Paquet suggested the Liberal strategy of coming to critique the Conservatives on their doorstep may be a sign they are “running a little scared right now.”

"I think they're doing everything they can right now to change the channel because they are seeing some of the writing on the wall," he said.

The NDP also came out criticizing Poilievre on Friday, calling him "the master pretender" in a media release, channeling some of the direct attacks NDP Leader Jagmeet Singh levelled against his opposition counterpart during an address to his caucus earlier this week.

"Canadians aren't fooled by his talking points and slogans. They know Pierre Poilievre is not who he pretends to be, and they remember his record after nine years in the Harper Government… With Pierre Poilievre, it's all an act," read the statement signed by NDP MP Charlie Angus

"The truth is that Pierre Poilievre doesn't want to help you and your family and his record proves it. He just wants power.
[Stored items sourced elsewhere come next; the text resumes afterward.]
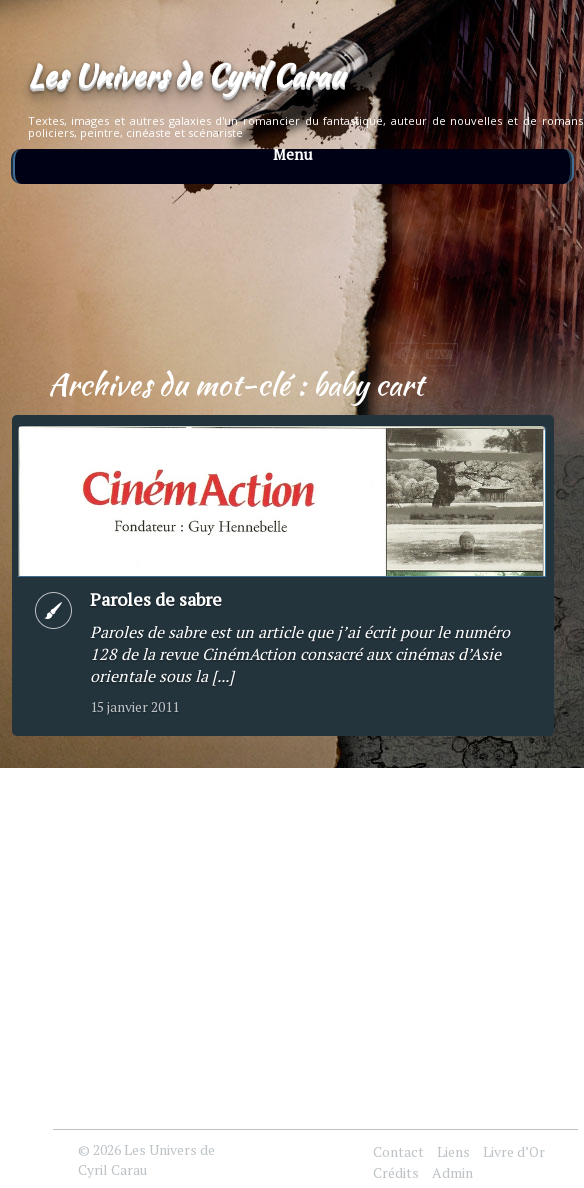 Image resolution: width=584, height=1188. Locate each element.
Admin (452, 1172)
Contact (398, 1151)
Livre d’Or (514, 1151)
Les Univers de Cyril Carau (186, 75)
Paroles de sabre (156, 599)
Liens (453, 1151)
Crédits (396, 1172) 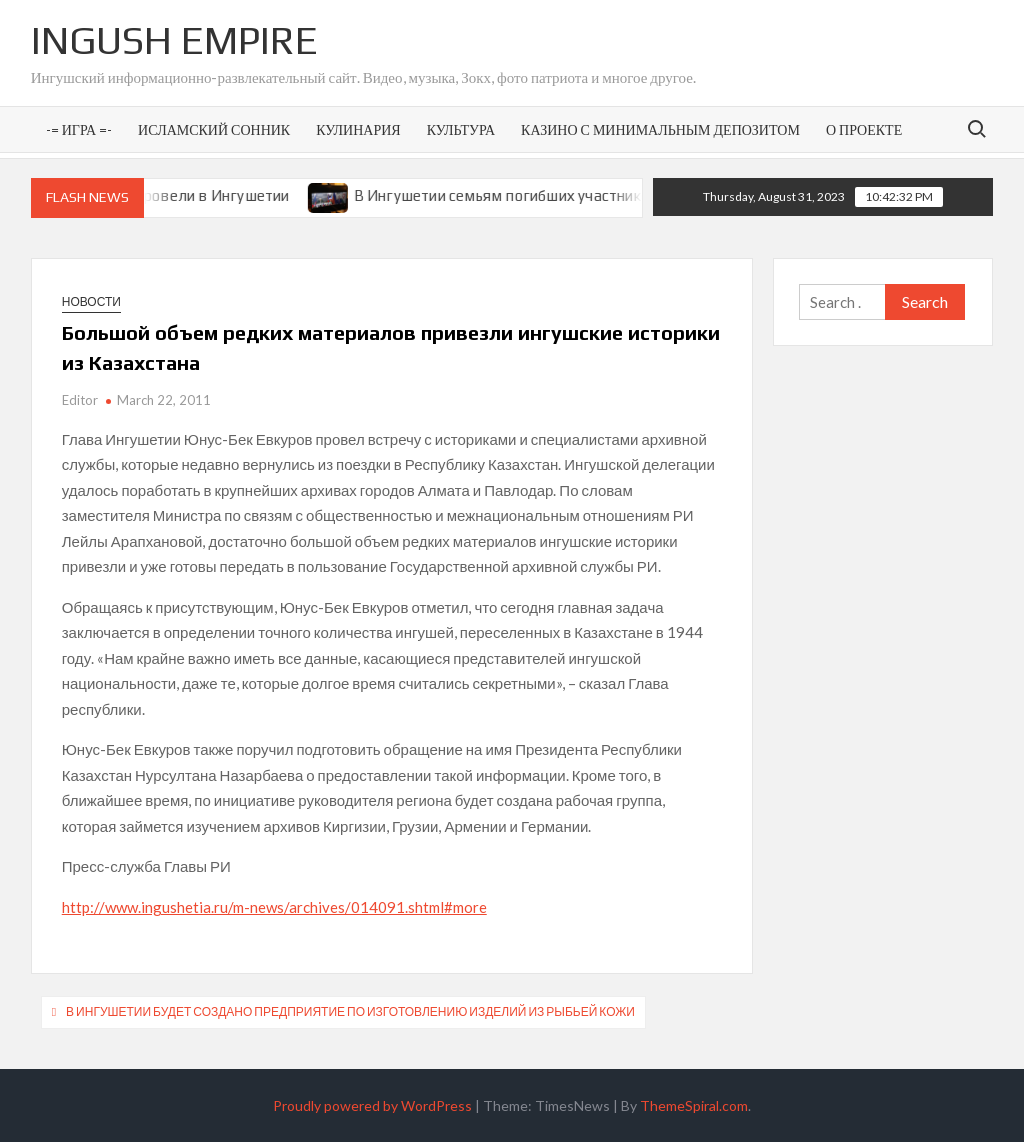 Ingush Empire (174, 40)
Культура (461, 129)
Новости (91, 301)
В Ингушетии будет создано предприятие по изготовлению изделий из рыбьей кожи (350, 1011)
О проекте (864, 129)
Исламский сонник (214, 129)
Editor (80, 400)
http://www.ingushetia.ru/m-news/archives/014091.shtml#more (274, 907)
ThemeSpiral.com (694, 1105)
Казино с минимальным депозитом (660, 129)
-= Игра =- (79, 129)
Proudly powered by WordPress (372, 1105)
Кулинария (358, 129)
He’s pretending he cares, but if he gets the chance, he’ll do the same thing that Conservatives always do," Angus said. 

All summer Conservative Leader Poilievre and his inner circle have been plotting and enacting efforts to broaden his appeal, from a mini makeover—swapping his eyeglasses and suit jackets for T-shirts and aviators—to a series of national advertisements aimed at softening and re-introducing the career politician to Canadians.

And there will be more coming; Conservative Fund leader Robert Staley told delegates on Friday morning that with the party flush with fundraising dollars, the party will keep spending on advertising to "influence voters" in key ridings.

Meanwhile, inside the convention centre, Conservatives broke off into a trio of rooms that media was not permitted to access, to dig into the dozens of policy proposals to whittle down the roster to 30 resolutions that will make it to the main convention hall floor for an open discussion and vote on Saturday.

While there are proposals being batted around by grassroots Tories today that align with Poilievre's preferred message track on housing, crime, and favouring "technology, not taxation," when it comes to climate change, riding associations have advanced a number of other hot-button resolutions.

They are pushing for the party to champion so-called "social" issues such as restricting gender-affirming medical care for transgender youth, and opposing vaccine mandates or "forced political, cultural, or ideological training" for workers.

The party won't be making public the results of Friday's deliberations until Saturday morning, and Poilievre has already made it clear that even if his supporters signal with their votes that they want him to tact to the left or right, the decision on what he'll run on in the next election rests with him.

"At the end of the day, it is still a very big tent party," said Paquet.

The marquee moment of the convention came Friday night, when Poilievre delivered a rally-style speech to more than 2,500 delegates. The message he sent the party faithful away with -- one of Canadians deserving a country where each generation is better off than the one before it -- will be what they take to Canadians' doorsteps as the march towards the next election.

The evening ended with a Poilievre photo line that lasted longer than an hour, as just on the other side of the convention centre glass, federal Liberal Quebec lead Pablo Rodriguez held a scrum where he panned the "traditional... far right" speech as very long, with little new beyond making it clear a Conservative government would mean cuts for Canadians.